Material supplied Start Marker

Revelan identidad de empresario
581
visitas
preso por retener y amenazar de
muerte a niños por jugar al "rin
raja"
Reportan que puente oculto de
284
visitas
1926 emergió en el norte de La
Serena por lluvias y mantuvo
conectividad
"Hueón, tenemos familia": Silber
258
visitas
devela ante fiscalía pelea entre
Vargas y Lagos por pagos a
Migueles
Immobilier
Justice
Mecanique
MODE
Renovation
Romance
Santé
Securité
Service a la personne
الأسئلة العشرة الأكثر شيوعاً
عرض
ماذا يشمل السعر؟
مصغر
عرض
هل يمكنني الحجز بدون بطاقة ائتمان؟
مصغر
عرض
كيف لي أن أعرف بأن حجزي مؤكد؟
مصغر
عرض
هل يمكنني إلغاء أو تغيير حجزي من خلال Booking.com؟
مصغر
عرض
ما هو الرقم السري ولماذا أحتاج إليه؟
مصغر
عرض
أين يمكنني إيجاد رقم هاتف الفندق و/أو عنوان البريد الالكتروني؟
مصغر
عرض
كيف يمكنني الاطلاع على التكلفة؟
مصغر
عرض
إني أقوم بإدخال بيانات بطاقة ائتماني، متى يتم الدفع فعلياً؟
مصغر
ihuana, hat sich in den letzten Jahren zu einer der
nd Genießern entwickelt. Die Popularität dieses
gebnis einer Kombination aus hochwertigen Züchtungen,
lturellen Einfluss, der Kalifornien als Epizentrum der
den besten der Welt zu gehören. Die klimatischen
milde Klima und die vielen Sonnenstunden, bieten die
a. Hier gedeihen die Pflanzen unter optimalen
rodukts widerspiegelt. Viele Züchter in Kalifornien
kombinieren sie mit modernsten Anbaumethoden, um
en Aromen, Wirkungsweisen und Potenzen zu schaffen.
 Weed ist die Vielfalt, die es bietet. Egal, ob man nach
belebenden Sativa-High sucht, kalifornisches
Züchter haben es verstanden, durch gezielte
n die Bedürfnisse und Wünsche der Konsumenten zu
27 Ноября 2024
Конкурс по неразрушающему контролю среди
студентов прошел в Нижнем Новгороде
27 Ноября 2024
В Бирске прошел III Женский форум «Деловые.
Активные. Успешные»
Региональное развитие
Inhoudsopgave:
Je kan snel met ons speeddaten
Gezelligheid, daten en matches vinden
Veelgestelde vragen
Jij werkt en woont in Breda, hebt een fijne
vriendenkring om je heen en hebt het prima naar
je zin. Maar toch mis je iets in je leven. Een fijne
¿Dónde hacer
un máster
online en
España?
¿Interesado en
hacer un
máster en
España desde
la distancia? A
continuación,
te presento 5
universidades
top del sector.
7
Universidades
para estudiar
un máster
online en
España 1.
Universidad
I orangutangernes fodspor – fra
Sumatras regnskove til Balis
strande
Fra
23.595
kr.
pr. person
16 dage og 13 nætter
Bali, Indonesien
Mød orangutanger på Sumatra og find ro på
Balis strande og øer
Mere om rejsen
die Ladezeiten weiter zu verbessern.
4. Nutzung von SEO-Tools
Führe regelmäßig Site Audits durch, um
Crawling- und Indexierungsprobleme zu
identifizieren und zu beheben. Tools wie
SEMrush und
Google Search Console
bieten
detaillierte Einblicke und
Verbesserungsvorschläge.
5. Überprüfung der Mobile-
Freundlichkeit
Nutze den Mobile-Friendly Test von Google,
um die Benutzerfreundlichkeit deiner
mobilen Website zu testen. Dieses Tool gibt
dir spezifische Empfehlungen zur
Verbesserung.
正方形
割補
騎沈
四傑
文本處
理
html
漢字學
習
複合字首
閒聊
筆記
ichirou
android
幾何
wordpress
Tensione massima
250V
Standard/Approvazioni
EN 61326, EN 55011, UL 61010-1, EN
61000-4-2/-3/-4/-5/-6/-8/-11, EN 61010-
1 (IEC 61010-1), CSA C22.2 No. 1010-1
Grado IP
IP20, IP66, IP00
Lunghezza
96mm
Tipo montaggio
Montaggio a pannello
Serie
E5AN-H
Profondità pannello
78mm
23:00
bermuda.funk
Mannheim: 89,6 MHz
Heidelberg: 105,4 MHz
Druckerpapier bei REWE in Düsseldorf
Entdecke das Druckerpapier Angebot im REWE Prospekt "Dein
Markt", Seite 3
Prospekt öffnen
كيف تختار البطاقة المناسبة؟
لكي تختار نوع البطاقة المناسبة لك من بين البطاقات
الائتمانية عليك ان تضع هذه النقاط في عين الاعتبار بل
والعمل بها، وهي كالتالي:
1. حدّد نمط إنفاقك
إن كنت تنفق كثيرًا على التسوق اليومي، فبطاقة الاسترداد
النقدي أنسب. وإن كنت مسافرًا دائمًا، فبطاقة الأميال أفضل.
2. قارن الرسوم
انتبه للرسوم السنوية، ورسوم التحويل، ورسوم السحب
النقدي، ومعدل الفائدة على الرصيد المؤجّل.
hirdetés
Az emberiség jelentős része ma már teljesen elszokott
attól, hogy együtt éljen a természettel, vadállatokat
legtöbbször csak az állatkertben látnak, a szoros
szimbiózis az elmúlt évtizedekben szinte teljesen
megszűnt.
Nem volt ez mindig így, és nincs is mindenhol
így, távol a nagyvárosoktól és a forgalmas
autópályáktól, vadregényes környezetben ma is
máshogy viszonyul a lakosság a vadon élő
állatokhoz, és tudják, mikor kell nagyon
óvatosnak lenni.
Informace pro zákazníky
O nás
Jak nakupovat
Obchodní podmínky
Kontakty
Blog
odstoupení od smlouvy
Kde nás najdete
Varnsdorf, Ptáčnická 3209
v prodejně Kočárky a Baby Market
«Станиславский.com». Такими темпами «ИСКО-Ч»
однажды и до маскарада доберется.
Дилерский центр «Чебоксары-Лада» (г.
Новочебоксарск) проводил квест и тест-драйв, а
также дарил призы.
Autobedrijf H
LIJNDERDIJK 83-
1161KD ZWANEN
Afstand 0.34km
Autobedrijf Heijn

Material supplied End Marker

◆ Exercise ◆
Quote the records above from their first line through the line containing "ihuana, hat sich", both ends included.

◆ Solution below ◆
Revelan identidad de empresario
581
visitas
preso por retener y amenazar de
muerte a niños por jugar al "rin
raja"
Reportan que puente oculto de
284
visitas
1926 emergió en el norte de La
Serena por lluvias y mantuvo
conectividad
"Hueón, tenemos familia": Silber
258
visitas
devela ante fiscalía pelea entre
Vargas y Lagos por pagos a
Migueles
Immobilier
Justice
Mecanique
MODE
Renovation
Romance
Santé
Securité
Service a la personne
الأسئلة العشرة الأكثر شيوعاً
عرض
ماذا يشمل السعر؟
مصغر
عرض
هل يمكنني الحجز بدون بطاقة ائتمان؟
مصغر
عرض
كيف لي أن أعرف بأن حجزي مؤكد؟
مصغر
عرض
هل يمكنني إلغاء أو تغيير حجزي من خلال Booking.com؟
مصغر
عرض
ما هو الرقم السري ولماذا أحتاج إليه؟
مصغر
عرض
أين يمكنني إيجاد رقم هاتف الفندق و/أو عنوان البريد الالكتروني؟
مصغر
عرض
كيف يمكنني الاطلاع على التكلفة؟
مصغر
عرض
إني أقوم بإدخال بيانات بطاقة ائتماني، متى يتم الدفع فعلياً؟
مصغر
ihuana, hat sich in den letzten Jahren zu einer der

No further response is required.